Başkan… Üye … Üye … Katip …
e-imzalıdır e-imzalıdır e-imzalıdır e-imzalıdır
(muhalif)

MUHALEFET ŞERHİ: Açılan dava; müflis şirketin iflas tarihinden sonra gerçekleşen genel kurulda pay devrine ilişkin alınan kararlarının geçici tescilinin iflas idaresi tarafından kesin tescili talebine ilişkindir.
Dava dosyasının incelenmesinde; davacı şirketin Konya … Asliye Ticaret Mahkemesi’nin … tarih, … Esas … Karar sayılı kararı ile iflasının açılmasına karar verildiği,
İflas nedeniyle tasfiye halinde iken 22/02/2022 tarihinde yapılan olağanüstü genel kurul toplantısında alınan kararların 08/06/2022 tarihinde, şirketi temsilen şirket müdürü … tarafından …’e geçici tescil talebinde bulunulduğu ve talep doğrultusunda geçici tescilin yapıldığı anlaşılmıştır.
İflas idaresinin vazife ve mes’uliyetinin 2004 sayılı İİK’nın 227. maddesinde düzenlenmiştir.
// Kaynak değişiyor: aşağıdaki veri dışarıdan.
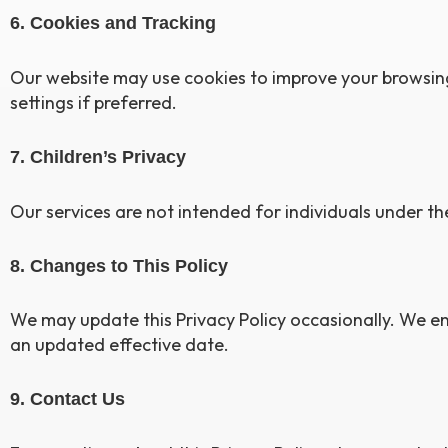
6. Cookies and Tracking
Our website may use cookies to improve your browsing 
settings if preferred.
7. Children’s Privacy
Our services are not intended for individuals under th
8. Changes to This Policy
We may update this Privacy Policy occasionally. We en
an updated effective date.
9. Contact Us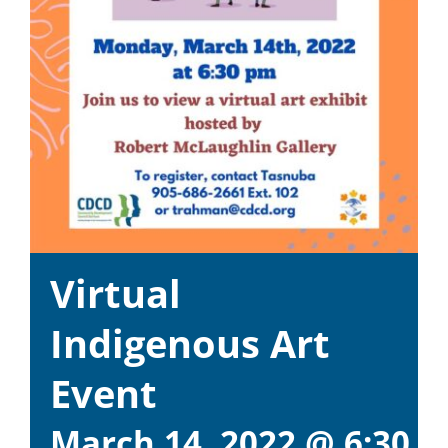
Virtual
Indigenous Art
Event
March 14, 2022 @ 6:30 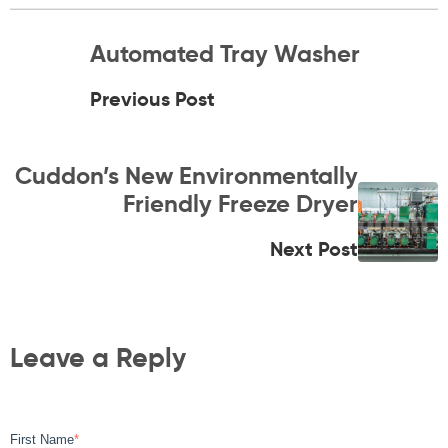
Automated Tray Washer
Previous Post
Cuddon’s New Environmentally
Friendly Freeze Dryer
Next Post
Leave a Reply
First Name
*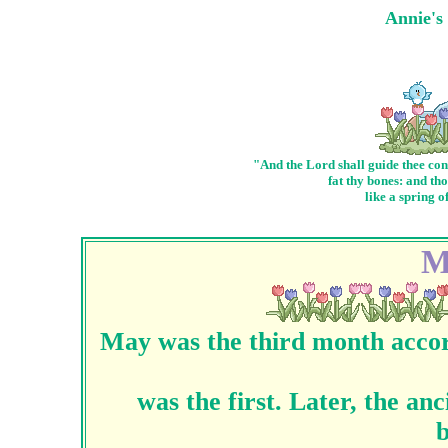
Annie's
"And the Lord shall guide thee con
fat thy bones: and th
like a spring o
M
May was the third month accor
was the first. Later, the a
b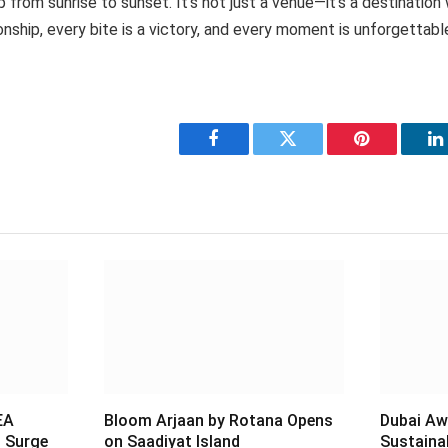
p from sunrise to sunset. It’s not just a venue—it’s a destinatio
onship, every bite is a victory, and every moment is unforgettabl
Facebook
Twitter
Pinterest
L
EA
Bloom Arjaan by Rotana Opens
Dubai Aw
 Surge
on Saadiyat Island
Sustaina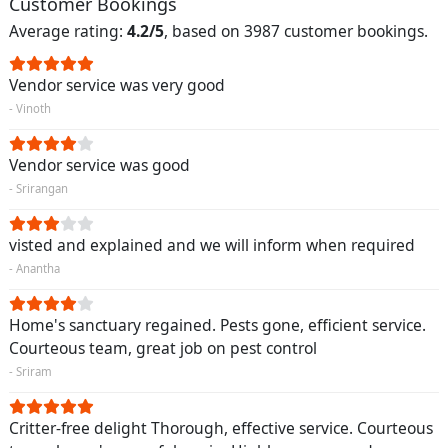
Customer Bookings
Average rating:
4.2/5
, based on 3987 customer bookings.
Vendor service was very good
- Vinoth
Vendor service was good
- Srirangan
visted and explained and we will inform when required
- Anantha
Home's sanctuary regained. Pests gone, efficient service.
Courteous team, great job on pest control
- Sriram
Critter-free delight Thorough, effective service. Courteous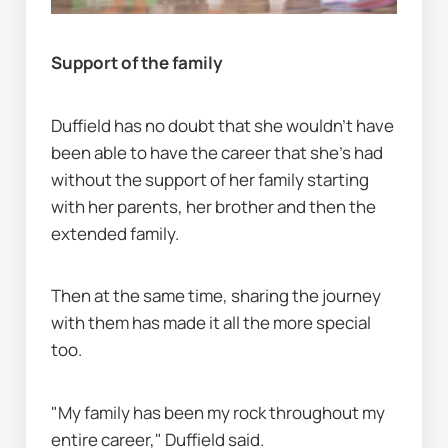
Support of the family
Duffield has no doubt that she wouldn’t have 
been able to have the career that she's had 
without the support of her family starting 
with her parents, her brother and then the 
extended family.
Then at the same time, sharing the journey 
with them has made it all the more special 
too.
"My family has been my rock throughout my 
entire career," Duffield said.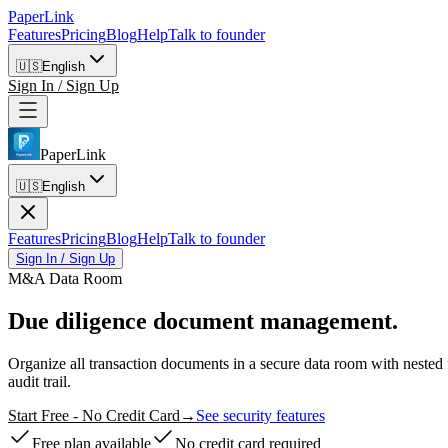
PaperLink
Features
Pricing
Blog
Help
Talk to founder
🇺🇸
English
Sign In / Sign Up
PaperLink
🇺🇸
English
Features
Pricing
Blog
Help
Talk to founder
Sign In / Sign Up
M&A Data Room
Due diligence
document management.
Organize all transaction documents in a secure data room with neste
audit trail.
Start Free - No Credit Card
→
See security features
Free plan available
No credit card required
Geçici tescilin, kesin tescil edilmesi için ihtilaflı hususlarla ilgili açılacak dava sonucunda verilen karara göre yapılacağı 6102 sayılı TTK 32/4. maddesinde açıkça belirtildiği, somut olayda; tasfiye sırasında genel kurul tarafından alınan kararların tescil talebinin şirket müdürü tarafından talep edildiği ve …’e geçici olarak kaydedildiği, karardan sonra kesin tescilde hukuki yararı bulunan kişiler tarafından genel kurul kararlarının hukuka uygun olduğuna ilişkin ya da genel kurul kararlarının iptaline yönelik bir davanın açıldığına ilişkin dosyada bilgi bulunmadığı, belirtilen konularda, iflas idaresinin dava açmaya yönelik bir görevinin bulunmadığının açık olduğu, bu nedenle; ilk derece mahkemesince iflas idaresinin iş bu davayı açmakta hukuki yararının bulunmadığına ilişkin gerekçe ile talebin usulden reddine karar vermesinde hukuka aykırılık bulunmadığı, bu nedenle iflas idaresinin istinaf sebeplerinin esastan reddine karar verilmesi gerektiği kanaatinde olduğumdan sayın çoğunluğun görüşüne katılmıyorum.